I casi del signor Tam e del signor Hiep servono da campanello d'allarme, evidenziando come la tutela degli insegnanti non si limiti ad aumentare stipendi e indennità, ma richieda anche di dotarli di una "protezione" legale per tutelarsi nel loro lavoro quotidiano. Quando un insegnante viene condannato a 7 anni di carcere per aver cercato di risparmiare denaro per la scuola, e un altro a 3 anni per aver recuperato il proprio veicolo, è chiaro che l'attuale sistema giuridico scolastico presenta delle lacune.
Sono gli insegnanti a trasmettere conoscenze e a guidare i valori delle giovani generazioni. Ma come possono educare gli studenti alla consapevolezza giuridica se loro stessi non possiedono le conoscenze giuridiche di base? È ora di equiparare la formazione giuridica degli insegnanti alla formazione pedagogica, rendendola una materia obbligatoria e imprescindibile per lo sviluppo professionale di ogni docente.

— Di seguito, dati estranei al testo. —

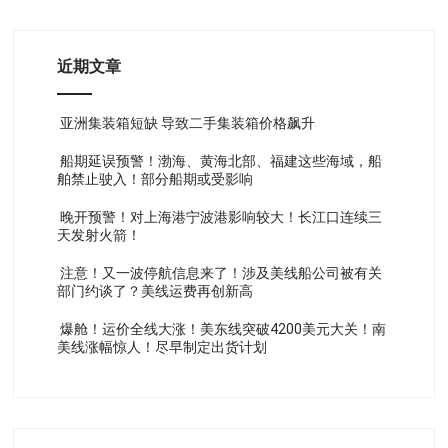
近期文章
亚洲集装箱短缺 导致二手集装箱价格飙升
船期延误预警！渤海、黄海北部、福建这些海域，船
舶禁止驶入！部分船期或受影响
晚开预警！对上海港宁波港影响较大！长江口连续三
天发射火箭！
注意！又一波停航信息来了！涉及美线船公司被有关
部门约谈了？美线运费再创新高
爆舱！运价全线大涨！美东线突破4200美元大关！南
美线涨幅惊人！尽早制定出货计划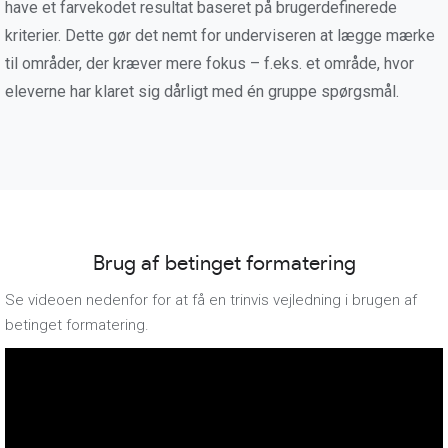
have et farvekodet resultat baseret på brugerdefinerede
kriterier. Dette gør det nemt for underviseren at lægge mærke
til områder, der kræver mere fokus – f.eks. et område, hvor
eleverne har klaret sig dårligt med én gruppe spørgsmål.
Brug af betinget formatering
Se videoen nedenfor for at få en trinvis vejledning i brugen af
betinget formatering.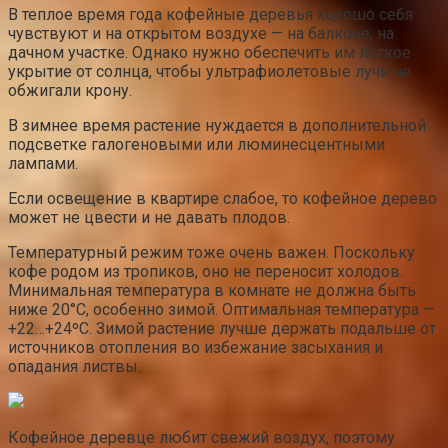
В теплое время года кофейные деревья хорошо себя
чувствуют и на открытом воздухе — на балконе, на
дачном участке. Однако нужно обеспечить им легкое
укрытие от солнца, чтобы ультрафиолетовые лучи не
обжигали крону.
В зимнее время растение нуждается в дополнительной
подсветке галогеновыми или люминесцентными
лампами.
Если освещение в квартире слабое, то кофейное дерево
может не цвести и не давать плодов.
Температурный режим тоже очень важен. Поскольку
кофе родом из тропиков, оно не переносит холодов.
Минимальная температура в комнате не должна быть
ниже 20°C, особенно зимой. Оптимальная температура —
+22…+24ºC. Зимой растение лучше держать подальше от
источников отопления во избежание засыхания и
опадания листвы.
Кофейное деревце любит свежий воздух, поэтому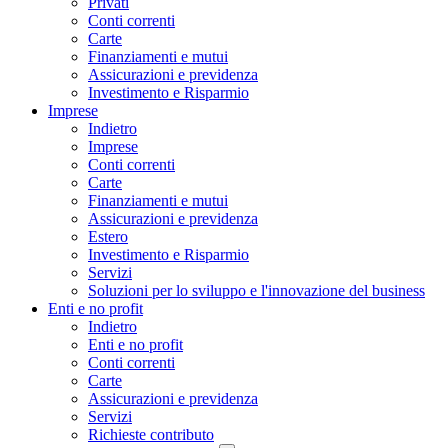
Privati
Conti correnti
Carte
Finanziamenti e mutui
Assicurazioni e previdenza
Investimento e Risparmio
Imprese
Indietro
Imprese
Conti correnti
Carte
Finanziamenti e mutui
Assicurazioni e previdenza
Estero
Investimento e Risparmio
Servizi
Soluzioni per lo sviluppo e l'innovazione del business
Enti e no profit
Indietro
Enti e no profit
Conti correnti
Carte
Assicurazioni e previdenza
Servizi
Richieste contributo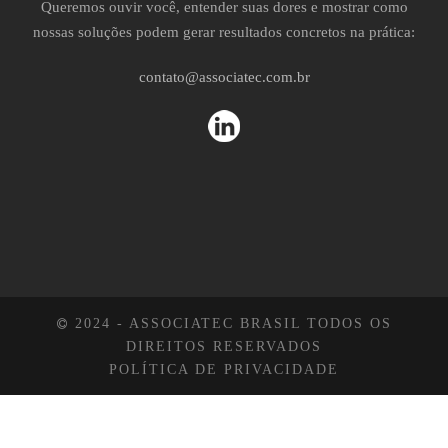
Queremos ouvir você, entender suas dores e mostrar como
nossas soluções podem gerar resultados concretos na prática:
contato@associatec.com.br
2024 - ASSOCIATEC BRASIL TODOS OS
DIREITOS RESERVADOS
POLÍTICA DE PRIVACIDADE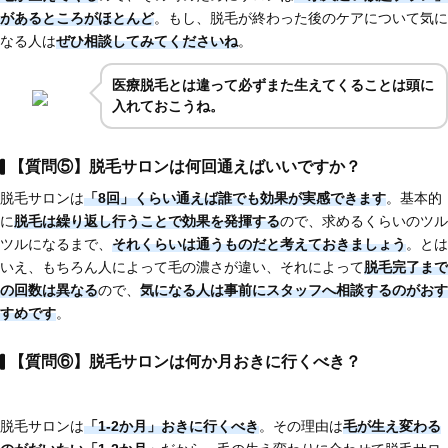
があるところがほとんど
。もし、脱毛が終わった後のケアについて気に
なる人は
ぜひ相談してみてくださいね
。
医療脱毛とは違って必ずまた生えてくることは頭に
入れておこうね。
【質問⑤】脱毛サロンは何回通えばいいですか？
脱毛サロンは
「8回」くらい通えば誰でも効果が実感できます
。基本的
に
脱毛は繰り返し行うことで効果を発揮する
ので、求めるくらいのツル
ツルになるまで、
それくらいは通うものだと考えておきましょう
。とは
いえ、もちろん人によって毛の濃さが違い、それによって
脱毛完了まで
の回数は異なる
ので、
気になる人は
事前にスタッフへ相談するのがおす
すめです
。
【質問⑥】脱毛サロンは何か月おきに行くべき？
脱毛サロンは
「1-2か月」おきに行くべき
。その理由は
毛が生え変わる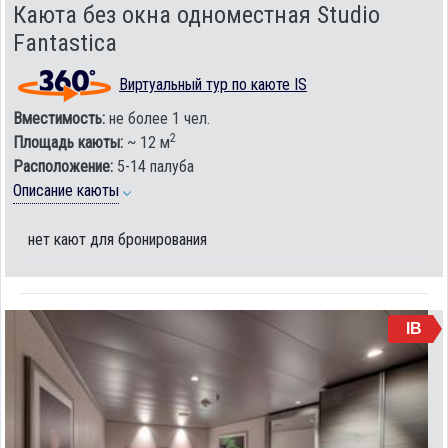
Каюта без окна одноместная Studio
Fantastica
Виртуальный тур по каюте IS
Вместимость:
не более 1 чел.
2
Площадь каюты:
~ 12 м
Расположение:
5-14 палуба
Описание каюты
нет кают для бронирования
IB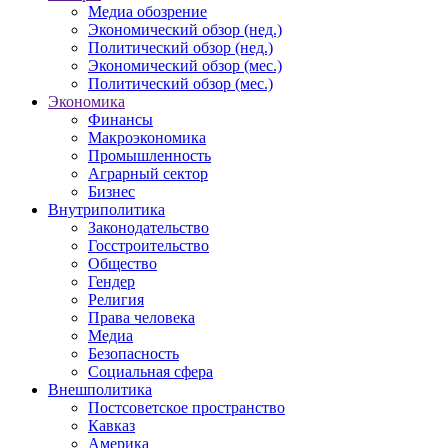
Медиа обозрение
Экономический обзор (нед.)
Политический обзор (нед.)
Экономический обзор (мес.)
Политический обзор (мес.)
Экономика
Финансы
Макроэкономика
Промышленность
Аграрный сектор
Бизнес
Внутриполитика
Законодательство
Госстроительство
Общество
Гендер
Религия
Права человека
Медиа
Безопасность
Социальная сфера
Внешполитика
Постсоветское пространство
Кавказ
Америка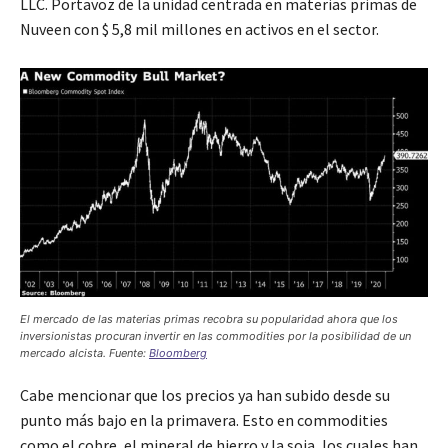
LLC. Portavoz de la unidad centrada en materias primas de
Nuveen con $ 5,8 mil millones en activos en el sector.
El mercado de las materias primas recobra su popularidad ahora que los
inversionistas procuran invertir en las commodities por la posibilidad de un
mercado alcista. Fuente:
Bloomberg
Cabe mencionar que los precios ya han subido desde su
punto más bajo en la primavera. Esto en commodities
como el cobre, el mineral de hierro y la soja, los cuales han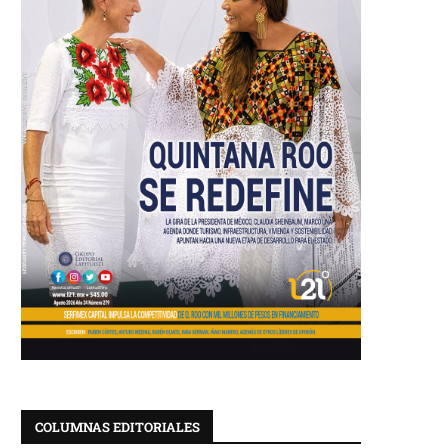
COLUMNAS EDITORIALES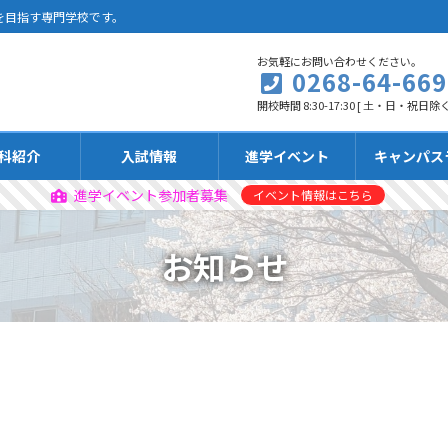
を目指す専門学校です。
お気軽にお問い合わせください。
0268-64-669
開校時間 8:30-17:30 [ 土・日・祝日除く
科紹介
入試情報
進学イベント
キャンパス
進学イベント参加者募集
イベント情報はこちら
お知らせ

È necessario implementare diverse soluzioni urgenti.
Innanzitutto , è necessario rendere l'educazione giuridica una componente obbligatoria dei corsi di formazione per gli insegnanti, in particolare per il personale dirigenziale. I contenuti dovrebbero concentrarsi sulle normative relative alla gestione delle finanze pubbliche; sulle procedure per l'acquisizione di beni; su come preparare e gestire fatture e documenti giustificativi; sulle normative in materia di diritti di proprietà e su come tutelarli legalmente.

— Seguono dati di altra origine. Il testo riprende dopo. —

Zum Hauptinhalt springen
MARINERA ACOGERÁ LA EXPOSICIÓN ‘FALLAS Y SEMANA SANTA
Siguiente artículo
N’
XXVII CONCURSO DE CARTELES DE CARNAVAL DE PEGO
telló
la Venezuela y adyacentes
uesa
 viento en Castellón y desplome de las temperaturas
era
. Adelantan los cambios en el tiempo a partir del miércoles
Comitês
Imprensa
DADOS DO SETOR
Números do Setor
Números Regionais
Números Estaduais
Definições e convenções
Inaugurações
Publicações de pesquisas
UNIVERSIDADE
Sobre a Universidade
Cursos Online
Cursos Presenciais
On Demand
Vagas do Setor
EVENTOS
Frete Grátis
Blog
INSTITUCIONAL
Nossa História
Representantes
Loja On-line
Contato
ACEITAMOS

In secondo luogo , sviluppare una serie specifica di materiali di orientamento legale per gli insegnanti, utilizzando un linguaggio di facile comprensione, esempi pratici e scenari tipici.
In terzo luogo , istituire uffici di consulenza legale presso i Ministeri provinciali dell'Istruzione e della Formazione, pronti a supportare gli insegnanti quando si trovano ad affrontare problemi legali. Molte violazioni si verificano perché gli insegnanti non sanno a chi chiedere aiuto o temono di incorrere in problemi, quindi gestiscono la situazione da soli nel modo che ritengono più opportuno.

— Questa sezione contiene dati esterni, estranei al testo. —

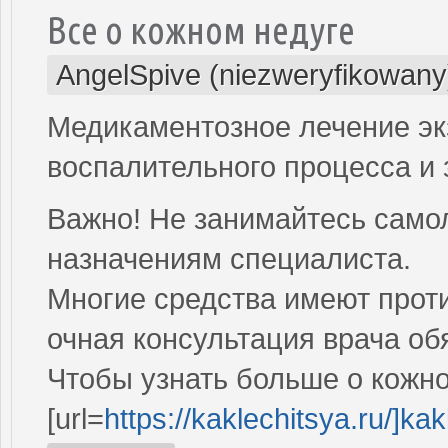
Все о кожном недуге
AngelSpive (niezweryfikowany
Медикаментозное лечение э
воспалительного процесса и 
Важно! Не занимайтесь само
назначениям специалиста.
Многие средства имеют проти
очная консультация врача об
Чтобы узнать больше о кожно
[url=
https://kaklechitsya.ru/]kakl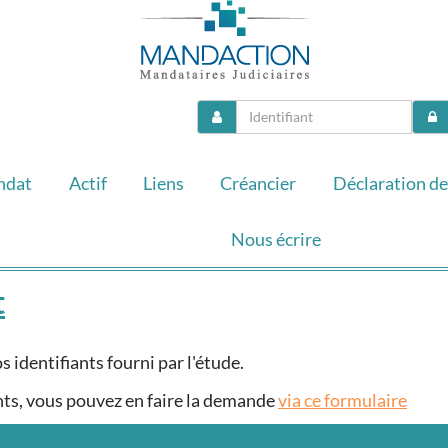
ndat
Actif
Liens
Créancier
Déclaration de
Nous écrire
t
identifiants fourni par l'étude.
ants, vous pouvez en faire la demande
via ce formulaire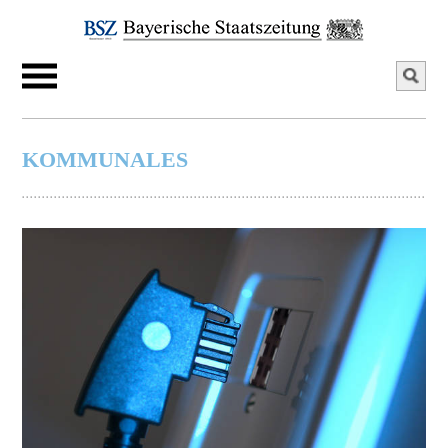
KOMMUNALES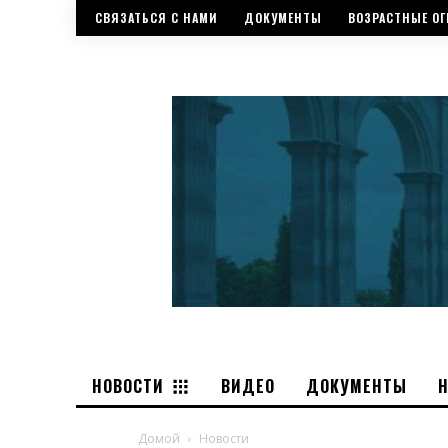
СВЯЗАТЬСЯ С НАМИ
ДОКУМЕНТЫ
ВОЗРАСТНЫЕ ОГ
НОВОСТИ
ВИДЕО
ДОКУМЕНТЫ
Домой
Новости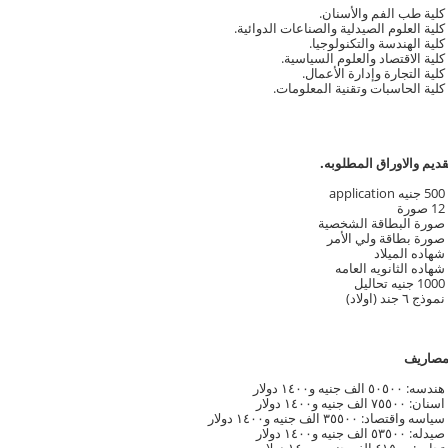
كلية طب الفم والأسنان.
كلية العلوم الصيدلية والصناعات الدوائية.
كلية الهندسة والتكنولوجيا.
كلية الاقتصاد والعلوم السياسية.
كلية التجارة وإدارة الأعمال.
كلية الحاسبات وتقنية المعلومات.
تقديم والاوراق المطلوبه.
500 جنيه application
12 صورة
صورة البطاقة الشخصية
صورة بطاقة ولي الأمر
شهاده الميلاد
شهاده الثانويه العامه
1000 جنيه تحاليل
نموذج ٦ جند (اولاد)
المصاريف
هندسه: ٥٠٥٠٠ الف جنيه و١٤٠٠ دولار
اسنان: ٧٥٥٠٠ الف جنيه و١٤٠٠ دولار
سياسه واقتصاد: ٣٥٥٠٠ الف جنيه و١٤٠٠ دولار
صيدله: ٥٣٥٠٠ الف جنيه و١٤٠٠ دولار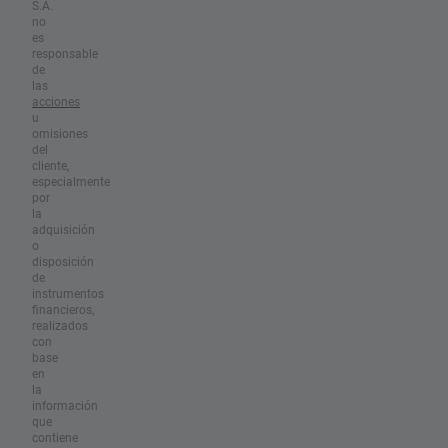
S.A.
no
es
responsable
de
las
acciones
u
omisiones
del
cliente,
especialmente
por
la
adquisición
o
disposición
de
instrumentos
financieros,
realizados
con
base
en
la
información
que
contiene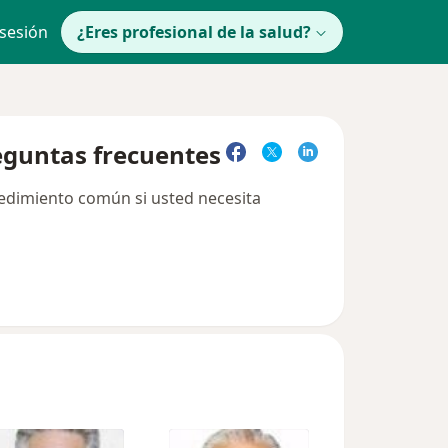
 sesión
¿Eres profesional de la salud?
reguntas frecuentes
cedimiento común si usted necesita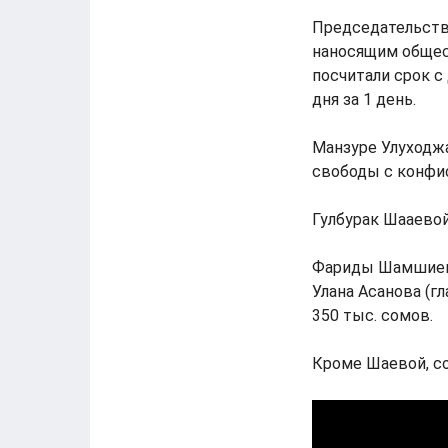
Председательств
наносящим общес
посчитали срок с
дня за 1 день.
Манзуре Улуходжа
свободы с конфи
Гулбурак Шааевой
Фариды Шамшиево
Улана Асанова (г
350 тыс. сомов.
Кроме Шаевой, со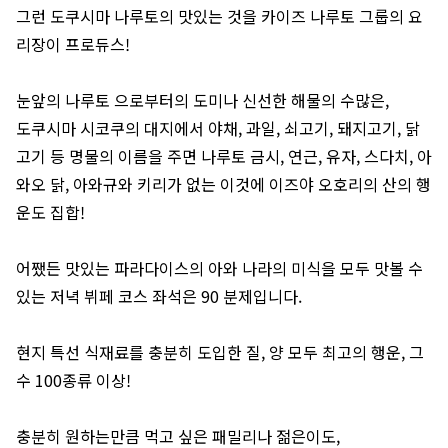
그런 도쿠시마 나루토의 맛있는 것을 카이즈 나루토 그룹의 요
리장이 프로듀스!
눈앞의 나루토 으로부터의 도미나 신선한 해물의 수많은,
도쿠시마 시코쿠의 대지에서 야채, 과일, 쇠고기, 돼지고기, 닭
고기 등 명물의 이름을 주면 나루토 금시, 연근, 유자, 스다치, 아
와오 닭, 아와규와 키리가 없는 이것에 이즈야 오호리의 산의 행
운도 집합!
어쨌든 맛있는 파라다이스의 아와 나라의 미식을 모두 맛볼 수
있는 저녁 뷔페 코스 좌석은 90 분제입니다.
현지 특선 식재료를 충분히 도입한 질, 양 모두 최고의 행운, 그
수 100종류 이상!
충분히 원하는만큼 먹고 싶은 패밀리나 젊은이도,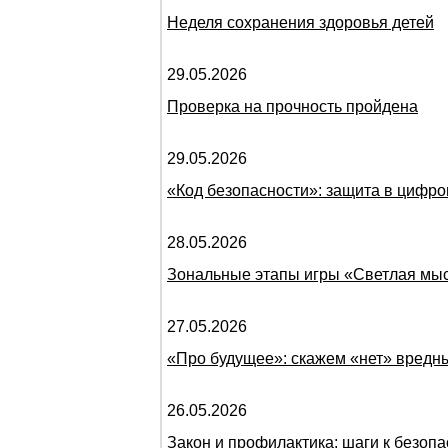
Неделя сохранения здоровья детей
29.05.2026
Проверка на прочность пройдена
29.05.2026
«Код безопасности»: защита в цифр
28.05.2026
Зональные этапы игры «Светлая мы
27.05.2026
«Про будущее»: скажем «нет» вред
26.05.2026
Закон и профилактика: шаги к безоп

In quarto luogo , è necessario uno stretto coordinamento tra il settore dell'istruzione e quello giudiziario nella diffusione della formazione giuridica. Questa non è solo responsabilità del settore dell'istruzione, ma richiede anche la partecipazione di avvocati e funzionari giudiziari per garantire contenuti accurati e aggiornati.
Quinto , semplificare le procedure amministrative nella gestione finanziaria scolastica. Molte procedure attuali sono troppo complesse, scoraggiando gli insegnanti dal seguirle correttamente e spingendoli a cercare scorciatoie. Quando le procedure sono semplici, chiare e facili da implementare, il tasso di violazioni diminuirà significativamente.